Ivo Šušak

Personal information
- Date of birth: 10 June 1948 (age 76)
- Place of birth: Široki Brijeg, Yugoslavia

Managerial career
- Years: Team
- 1988–1989: Dinamo Vinkovci
- 1989–1992: Zagreb
- 1992–1993: Belvedur Izola
- 1993–1995: Osijek
- 1995–1997: Hrvatski Dragovoljac
- 1997–2000: Croatia U21
- 2000–2001: Maribor
- 2002–2004: Dinamo Tbilisi
- 2003: Georgia
- 2005–2006: Osijek
- 2008–2009: Mika
- 2010: Zagreb
- 2011–2013: Croatia U21
- 2015: Osijek

= Ivo Šušak =

Croatian football manager

Ivo Šušak (born 10 June 1948) is a Croatian football manager. He was the head coach of Dinamo Vinkovci, Zagreb, Osijek, Maribor, and Dinamo Tbilisi. He was also the head coach of Croatia under-21 team and the Georgian national team.

==Career==
When managing Osijek in the 1994–1995 season, they qualified for the UEFA Cup for the first time in their history.

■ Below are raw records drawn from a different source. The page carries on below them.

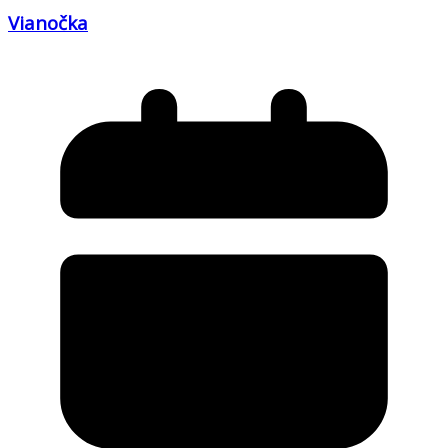
Vianočka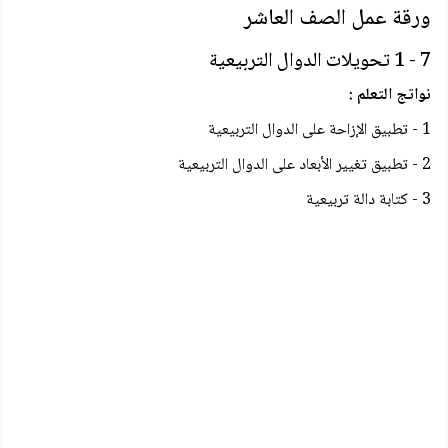
ورقة عمل الصف العاشر
7 - 1 تحويلات الدوال التربيعية
نواتج التعلم :
1 - تطبيق الإزاحة على الدوال التربيعية
2 - تطبيق تغيير الأبعاد على الدوال التربيعية
3 - كتابة دالة تربيعية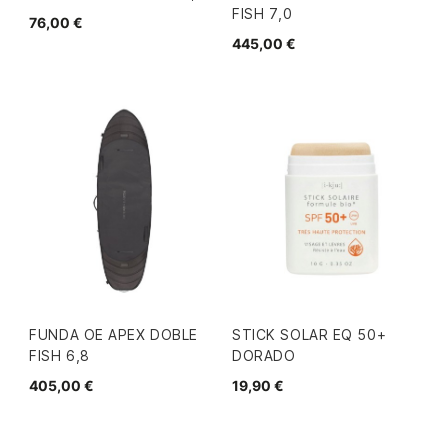
FISH 7,0
76,00 €
445,00 €
FUNDA OE APEX DOBLE
STICK SOLAR EQ 50+
FISH 6,8
DORADO
405,00 €
19,90 €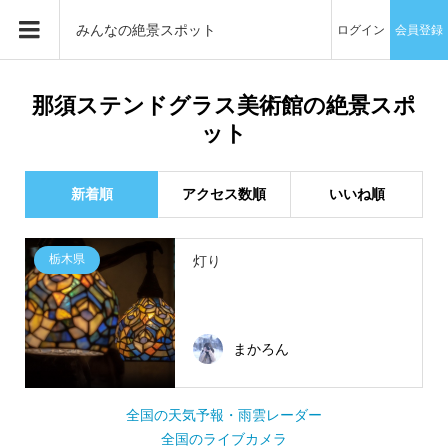
みんなの絶景スポット
ログイン
会員登録
那須ステンドグラス美術館の絶景スポ
ット
新着順
アクセス数順
いいね順
栃木県
灯り
まかろん
全国の天気予報・雨雲レーダー
全国のライブカメラ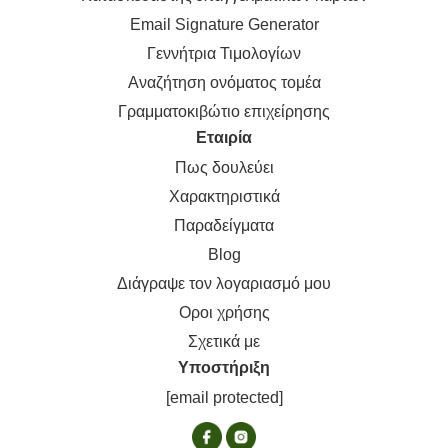
Email Signature Generator
Γεννήτρια Τιμολογίων
Αναζήτηση ονόματος τομέα
Γραμματοκιβώτιο επιχείρησης
Εταιρία
Πως δουλεύει
Χαρακτηριστικά
Παραδείγματα
Blog
Διάγραψε τον λογαριασμό μου
Οροι χρήσης
Σχετικά με
Υποστήριξη
[email protected]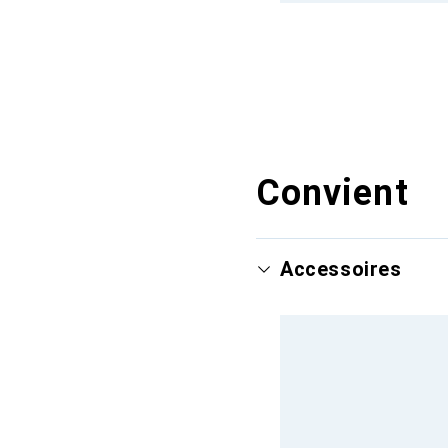
Convient
Accessoires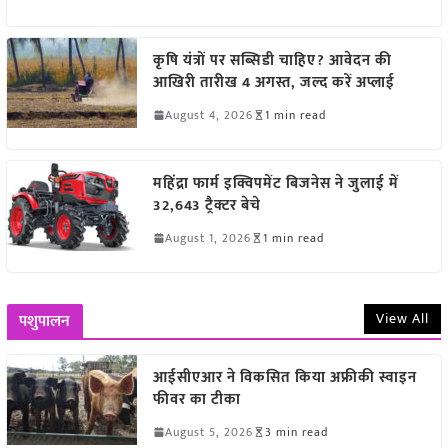
कृषि यंत्रों पर सब्सिडी चाहिए? आवेदन की
आखिरी तारीख 4 अगस्त, जल्द करें अप्लाई
August 4, 2026
1 min read
महिंद्रा फार्म इक्विपमेंट बिजनेस ने जुलाई में
32,643 ट्रैक्टर बेचे
August 1, 2026
1 min read
View All
पशुपालन
आईसीएआर ने विकसित किया अफ्रीकी स्वाइन
फीवर का टीका
August 5, 2026
3 min read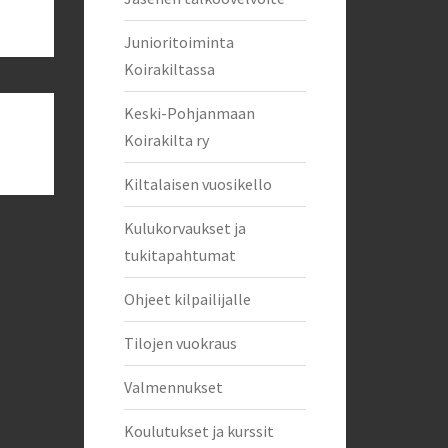
Junioritoiminta
Koirakiltassa
Keski-Pohjanmaan
Koirakilta ry
Kiltalaisen vuosikello
Kulukorvaukset ja
tukitapahtumat
Ohjeet kilpailijalle
Tilojen vuokraus
Valmennukset
Koulutukset ja kurssit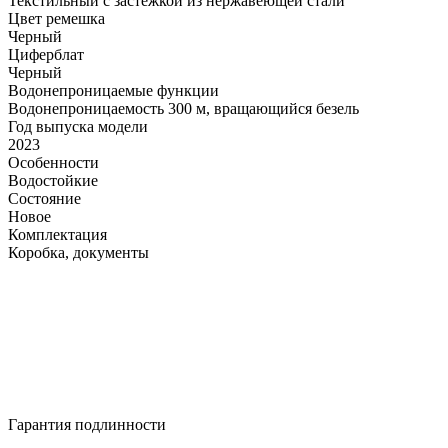
Текстильный с застежкой из нержавеющей стали
Цвет ремешка
Черный
Циферблат
Черный
Водонепроницаемые функции
Водонепроницаемость 300 м, вращающийся безель
Год выпуска модели
2023
Особенности
Водостойкие
Состояние
Новое
Комплектация
Коробка, документы
Гарантия подлинности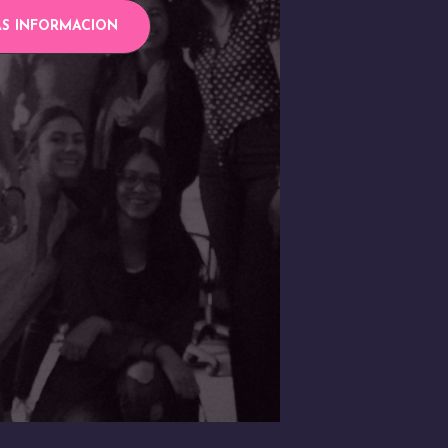
S INFORMACION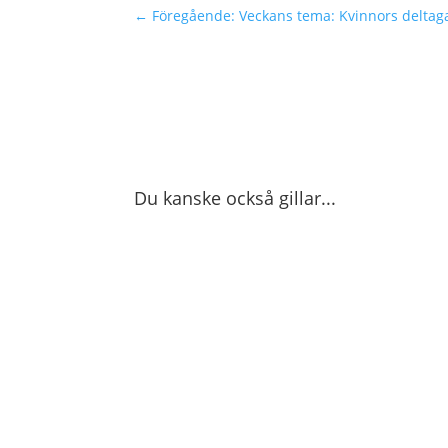
←
Föregående: Veckans tema: Kvinnors deltag
Du kanske också gillar...
Operation 1325:s ordförande Maria Sommarda
Karolina. KLF är en av Operation 1325:s me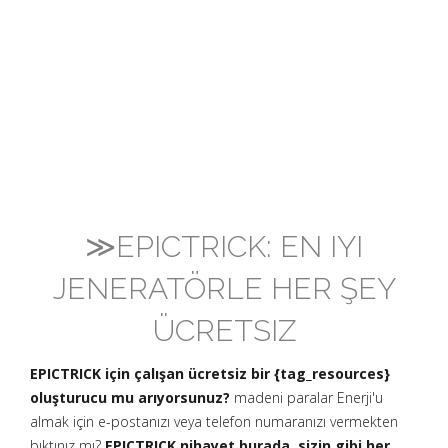
≫EPICTRICK: EN IYI
JENERATÖRLE HER ŞEY
ÜCRETSIZ
EPICTRICK için çalışan ücretsiz bir {tag_resources}
oluşturucu mu arıyorsunuz?
madeni paralar Enerji'u
almak için e-postanızı veya telefon numaranızı vermekten
bıktınız mı?
EPICTRICK nihayet burada, sizin gibi her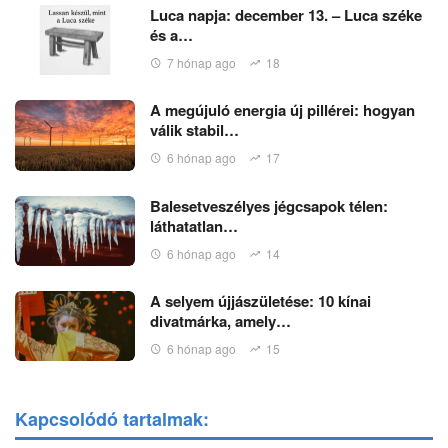
Luca napja: december 13. – Luca széke
és a…
7 hónap ago
18
A megújuló energia új pillérei: hogyan
válik stabil…
6 hónap ago
17
Balesetveszélyes jégcsapok télen:
láthatatlan…
6 hónap ago
14
A selyem újjászületése: 10 kínai
divatmárka, amely…
6 hónap ago
15
Kapcsolódó tartalmak: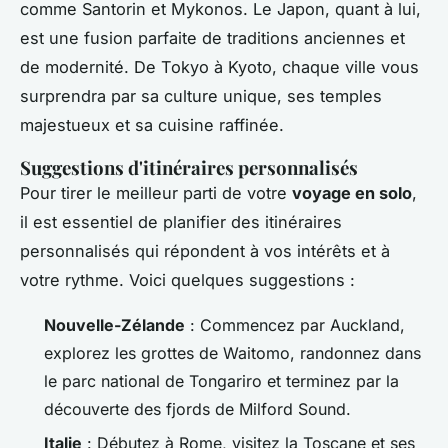
comme Santorin et Mykonos. Le Japon, quant à lui,
est une fusion parfaite de traditions anciennes et
de modernité. De Tokyo à Kyoto, chaque ville vous
surprendra par sa culture unique, ses temples
majestueux et sa cuisine raffinée.
Suggestions d'itinéraires personnalisés
Pour tirer le meilleur parti de votre
voyage en solo
,
il est essentiel de planifier des itinéraires
personnalisés qui répondent à vos intérêts et à
votre rythme. Voici quelques suggestions :
Nouvelle-Zélande
: Commencez par Auckland,
explorez les grottes de Waitomo, randonnez dans
le parc national de Tongariro et terminez par la
découverte des fjords de Milford Sound.
Italie
: Débutez à Rome, visitez la Toscane et ses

During the 2000–01 Slovenian PrvaLiga season he coached Maribor and won the league with the club, thus becoming the first foreign coach with the title of the Slovenian football champion. He has also won a Georgian championship and cup with Dinamo Tbilisi. He won the CIS Cup in Moscow with Dinamo Tbilisi in 2004. In May 2010, he replaced Igor Štimac as manager of NK Zagreb, his third spell at the club.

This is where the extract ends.